Work order:
Reproduce the complete listing without any deviation.

□ □ □ □

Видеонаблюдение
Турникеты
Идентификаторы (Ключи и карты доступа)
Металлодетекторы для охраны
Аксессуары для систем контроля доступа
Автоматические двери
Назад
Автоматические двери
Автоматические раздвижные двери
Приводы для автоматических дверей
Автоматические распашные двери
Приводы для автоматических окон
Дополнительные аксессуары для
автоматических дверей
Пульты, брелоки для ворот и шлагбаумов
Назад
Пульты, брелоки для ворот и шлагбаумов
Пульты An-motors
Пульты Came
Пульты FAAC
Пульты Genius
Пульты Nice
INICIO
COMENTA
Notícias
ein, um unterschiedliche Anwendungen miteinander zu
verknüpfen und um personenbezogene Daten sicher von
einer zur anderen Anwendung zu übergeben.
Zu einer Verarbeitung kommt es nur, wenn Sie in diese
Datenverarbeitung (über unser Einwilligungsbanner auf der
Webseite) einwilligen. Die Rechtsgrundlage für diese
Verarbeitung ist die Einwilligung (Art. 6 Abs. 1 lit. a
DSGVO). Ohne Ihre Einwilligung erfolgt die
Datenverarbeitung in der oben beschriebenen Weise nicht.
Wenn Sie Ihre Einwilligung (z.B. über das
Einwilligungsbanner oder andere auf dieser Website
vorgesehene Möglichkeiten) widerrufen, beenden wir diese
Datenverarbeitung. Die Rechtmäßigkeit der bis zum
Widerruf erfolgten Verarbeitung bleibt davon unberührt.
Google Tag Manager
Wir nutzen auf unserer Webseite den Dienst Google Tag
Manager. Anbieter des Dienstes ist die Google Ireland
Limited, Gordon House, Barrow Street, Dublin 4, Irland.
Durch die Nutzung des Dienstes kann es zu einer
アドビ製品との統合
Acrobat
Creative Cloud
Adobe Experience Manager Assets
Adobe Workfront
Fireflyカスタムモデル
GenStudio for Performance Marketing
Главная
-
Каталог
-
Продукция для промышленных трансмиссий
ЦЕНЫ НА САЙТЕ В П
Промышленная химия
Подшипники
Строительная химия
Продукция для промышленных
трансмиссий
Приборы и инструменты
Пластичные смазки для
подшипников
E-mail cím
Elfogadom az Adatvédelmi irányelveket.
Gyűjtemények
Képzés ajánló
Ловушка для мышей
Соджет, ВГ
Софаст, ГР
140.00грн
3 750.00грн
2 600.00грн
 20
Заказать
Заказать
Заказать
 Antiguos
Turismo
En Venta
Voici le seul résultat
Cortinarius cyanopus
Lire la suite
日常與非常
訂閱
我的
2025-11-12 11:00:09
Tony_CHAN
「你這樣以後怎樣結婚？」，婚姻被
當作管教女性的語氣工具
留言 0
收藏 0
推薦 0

□ □ □ □

Exercise answer:
Видеонаблюдение
Турникеты
Идентификаторы (Ключи и карты доступа)
Металлодетекторы для охраны
Аксессуары для систем контроля доступа
Автоматические двери
Назад
Автоматические двери
Автоматические раздвижные двери
Приводы для автоматических дверей
Автоматические распашные двери
Приводы для автоматических окон
Дополнительные аксессуары для
автоматических дверей
Пульты, брелоки для ворот и шлагбаумов
Назад
Пульты, брелоки для ворот и шлагбаумов
Пульты An-motors
Пульты Came
Пульты FAAC
Пульты Genius
Пульты Nice
INICIO
COMENTA
Notícias
ein, um unterschiedliche Anwendungen miteinander zu
verknüpfen und um personenbezogene Daten sicher von
einer zur anderen Anwendung zu übergeben.
Zu einer Verarbeitung kommt es nur, wenn Sie in diese
Datenverarbeitung (über unser Einwilligungsbanner auf der
Webseite) einwilligen. Die Rechtsgrundlage für diese
Verarbeitung ist die Einwilligung (Art. 6 Abs. 1 lit. a
DSGVO). Ohne Ihre Einwilligung erfolgt die
Datenverarbeitung in der oben beschriebenen Weise nicht.
Wenn Sie Ihre Einwilligung (z.B. über das
Einwilligungsbanner oder andere auf dieser Website
vorgesehene Möglichkeiten) widerrufen, beenden wir diese
Datenverarbeitung. Die Rechtmäßigkeit der bis zum
Widerruf erfolgten Verarbeitung bleibt davon unberührt.
Google Tag Manager
Wir nutzen auf unserer Webseite den Dienst Google Tag
Manager. Anbieter des Dienstes ist die Google Ireland
Limited, Gordon House, Barrow Street, Dublin 4, Irland.
Durch die Nutzung des Dienstes kann es zu einer
アドビ製品との統合
Acrobat
Creative Cloud
Adobe Experience Manager Assets
Adobe Workfront
Fireflyカスタムモデル
GenStudio for Performance Marketing
Главная
-
Каталог
-
Продукция для промышленных трансмиссий
ЦЕНЫ НА САЙТЕ В П
Промышленная химия
Подшипники
Строительная химия
Продукция для промышленных
трансмиссий
Приборы и инструменты
Пластичные смазки для
подшипников
E-mail cím
Elfogadom az Adatvédelmi irányelveket.
Gyűjtemények
Képzés ajánló
Ловушка для мышей
Соджет, ВГ
Софаст, ГР
140.00грн
3 750.00грн
2 600.00грн
 20
Заказать
Заказать
Заказать
 Antiguos
Turismo
En Venta
Voici le seul résultat
Cortinarius cyanopus
Lire la suite
日常與非常
訂閱
我的
2025-11-12 11:00:09
Tony_CHAN
「你這樣以後怎樣結婚？」，婚姻被
當作管教女性的語氣工具
留言 0
收藏 0
推薦 0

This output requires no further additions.